Italian authorities should notify to the European Commission a new draft law proposing to reduce the number of online gambling licensees in the country by two thirds. Notification enables the Commission to scrutinise and determine whether proposed national laws are in full compliance with EU law.

The Italian authorities are currently working on a new tender for online gambling concessions which will limit the number of online gambling licensees in the country to 40 and increase online licensing fees to at least €2.5 million from 2023. The draft law has not yet been notified to the European Commission, contrary to the requirements of the so-called notification directive,[1] a process which is intended to ensure that proposed national laws are in full compliance with EU law. The European Gaming and Betting Association (EGBA) has contacted the Italian gambling authority to share its concerns about the proposal and reminded the authority of its duty to notify its proposal to the European Commission.

The tender proposal would reduce the country’s current limit of 120 online gambling licensees to 40, a significant reduction by two thirds, and seeks to increase licensing fees to at least €2.5 million, 10 times larger than the country’s previous licensing fees. Licensing fees would also be determined through an auction process rather than through a fixed licensing fee like in other European countries. The proposal would take effect from 1 January 2023, at the end of the current licensing term, and apply for 9 years.
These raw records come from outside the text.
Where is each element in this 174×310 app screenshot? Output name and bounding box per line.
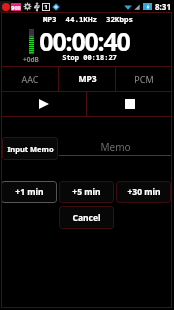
staticText: Cancel bbox=[72, 212, 101, 224]
staticText: MP3 44.1KHz 32Kbps bbox=[43, 14, 133, 24]
staticText: Stop 00:18:27 bbox=[62, 53, 117, 63]
staticText: 1 bbox=[44, 3, 48, 11]
button[interactable]: PCM bbox=[116, 67, 172, 91]
staticText: PCM bbox=[134, 73, 154, 85]
staticText: Memo bbox=[100, 140, 131, 154]
staticText: AAC bbox=[21, 73, 39, 85]
button[interactable]: Cancel bbox=[59, 206, 114, 229]
staticText: +30 min bbox=[127, 186, 161, 198]
staticText: +1 min bbox=[15, 186, 44, 198]
button[interactable]: +5 min bbox=[59, 181, 114, 203]
staticText: 00:00:40 bbox=[39, 24, 130, 58]
button[interactable]: Input Memo bbox=[2, 137, 58, 160]
button[interactable]: +30 min bbox=[116, 181, 171, 203]
button[interactable]: AAC bbox=[1, 67, 58, 91]
button[interactable]: Play bbox=[1, 92, 86, 116]
button[interactable]: +1 min bbox=[1, 181, 57, 203]
staticText: Input Memo bbox=[7, 144, 54, 154]
staticText: 8:31 bbox=[155, 1, 171, 12]
button[interactable]: MP3 bbox=[59, 67, 115, 91]
button[interactable]: Stop bbox=[87, 92, 172, 116]
staticText: +5 min bbox=[72, 186, 101, 198]
button[interactable]: Memo bbox=[59, 137, 171, 156]
staticText: 900 bbox=[11, 4, 21, 11]
staticText: MP3 bbox=[78, 73, 97, 85]
staticText: +0dB bbox=[23, 55, 39, 64]
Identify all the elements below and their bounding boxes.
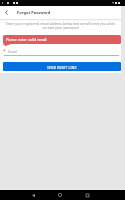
staticText: *: [3, 48, 6, 54]
staticText: Enter your registered email address belo…: [5, 21, 116, 30]
button[interactable]: Navigate back: [0, 6, 13, 19]
button[interactable]: Please enter valid email: [3, 35, 121, 44]
button[interactable]: SEND RESET LINK: [3, 62, 121, 71]
staticText: Email: [8, 49, 17, 54]
staticText: Please enter valid email: [6, 37, 47, 42]
button[interactable]: *: [0, 48, 121, 56]
staticText: Forgot Password: [17, 10, 51, 15]
button[interactable]: Back: [28, 190, 38, 200]
button[interactable]: Home: [55, 190, 65, 200]
button[interactable]: Recent apps: [82, 190, 92, 200]
staticText: SEND RESET LINK: [47, 65, 77, 69]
While EGBA appreciates the discretion, within certain boundaries, of Member States to set the cost for gambling licences in their jurisdiction, this is an extremely high concession fee and, coupled with the drastic reduction of the number of online gambling licensees, would be a major barrier to a well-functioning market.

This could potentially also, EGBA believes, weaken the viability of the country’s regulated and licensed online gambling market, in favour of unlicensed operators who can easily be found online by players in Italy.

If the new tender would enter into force unchanged, it could become much more attractive for players in Italy to look for and play with unregulated operators, who would have much better offers and betting odds because they will not have to pay these fees or taxes. Those players would no longer be protected by Italian consumer protection and gambling legislation, which would be contrary to the stated objective of the regulated online gambling market in Italy.

“We have asked the Italian authorities to duly notify the draft legislation to the European Commission. Notification is required by European law, and failure to do so will render the law inapplicable to Italian-licensed companies and its citizens. The Commission’s careful scrutiny of this proposal is needed, also to make sure that the draft legislation will not be contrary to the consumer protection objectives of the Italian online gambling legislation” Maarten Haijer, Secretary General, EGBA.

[1] The TRIS system requires EU member states to notify the European Commission about newly proposed national legislation so the Commission can verify its compatibility with EU law.


About the European Gaming and Betting Association (EGBA)

The European Gaming and Betting Association (EGBA) is the Brussels-based trade association representing the leading online gaming and betting operators established, licensed and regulated within the EU, including bet365, Betsson Group, Entain, Kindred Group, and William Hill. The Swedish Trade Association for Online Gambling (BOS) is also an affiliate member. EGBA works together with national and EU regulatory authorities and other stakeholders towards a well-regulated and well-channeled online gambling market which provides a high level of consumer protection and takes into account the realities of the internet and online consumer demand. EGBA member companies meet the highest regulatory standards and have 145 online gambling licenses to provide their services to 16 million customers in 17 different European countries.